Existing Home Sales Jumps 10 Percent
This morning's existing home sales report was very strong with the number of units sold rising by the most since Feb 2007. The 10.1 percent rise is glaring evidence that despite a drop in builder confidence, permits and housing starts, the market for previously owned homes remains hot. The only wrinkle is that units are still being sold at lower prices but that is expected given the current state of the economy and tightness of credit. The average price of a home sold dropped from $221.9k to $218.1k in October.

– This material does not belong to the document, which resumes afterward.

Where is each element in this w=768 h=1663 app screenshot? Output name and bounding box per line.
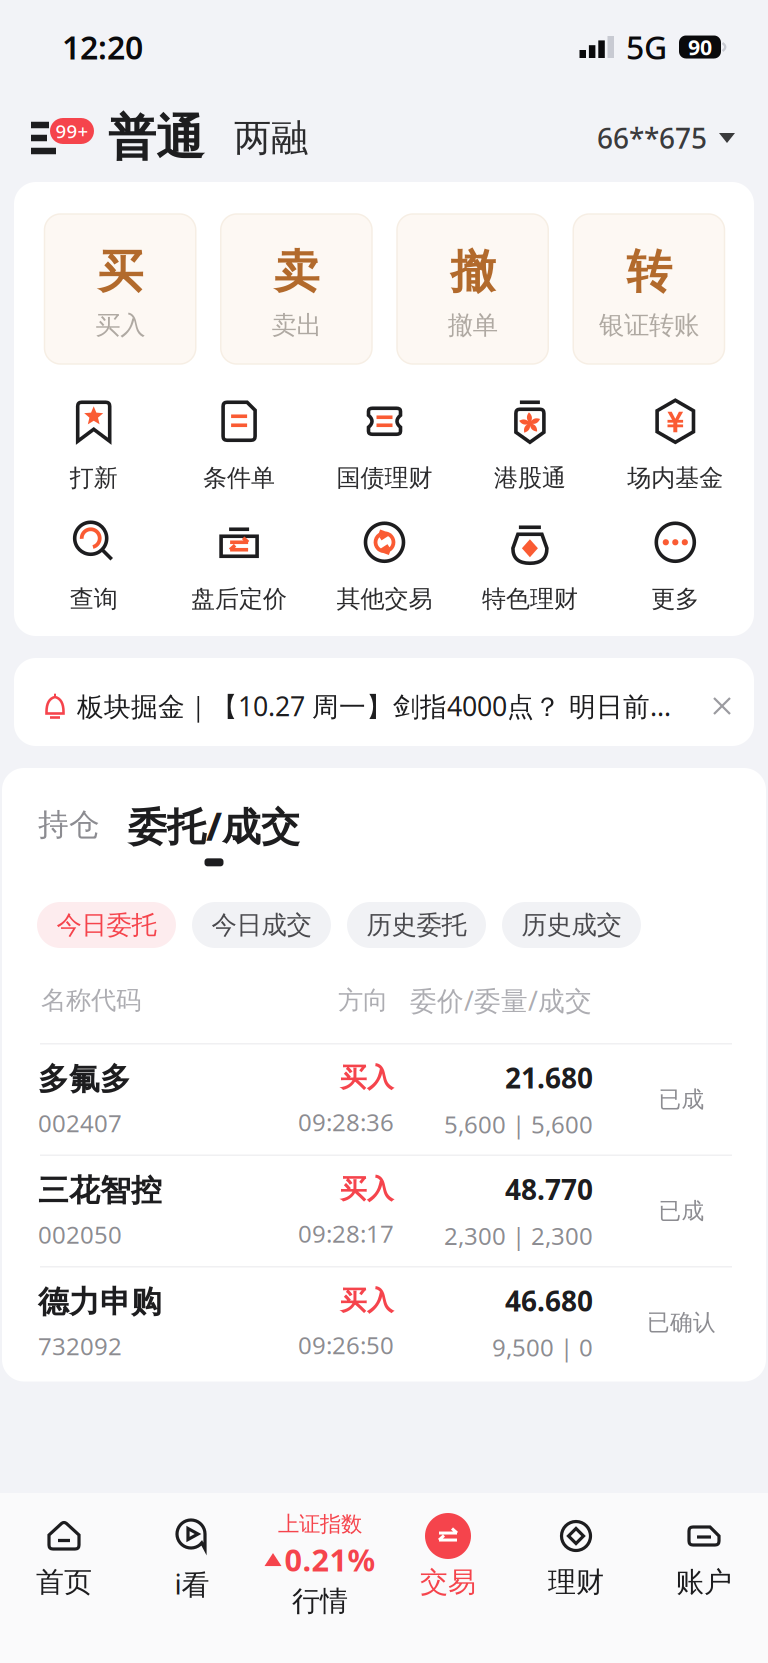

Canadian Dollar Takes Off After Solid Retail Sales
Meanwhile the Canadian dollar strengthened dramatically following the much better than expected retail sales figures. USD/CAD dropped more than 150 pips and appears poised to test 1.05. The loonie is staging such a strong rally because not only did consumer spending jump 1.0 percent in September but the August data was also revised up from 0.8 to 1.0 percent. This is a testament to the resilience of the Canadian economy that retail sales increased 4 out of the last 5 months and 7 out of the last 9 months. Spending outside of automobiles was also very strong. Retail sales ex autos rose 1.1 percent thanks to a sharp increase in demand for furniture, electronics, food and beverages. Over the past few weeks, we have seen more evidence that the Canadian economy is becoming less sensitive to the U.S. economy, first through the trade numbers and now through retail sales. This means that GDP growth may have turned positive in September which could fuel further gains in the Canadian dollar. The U.S. economy could only hope for the same strength in headline and core retail sales as Canada.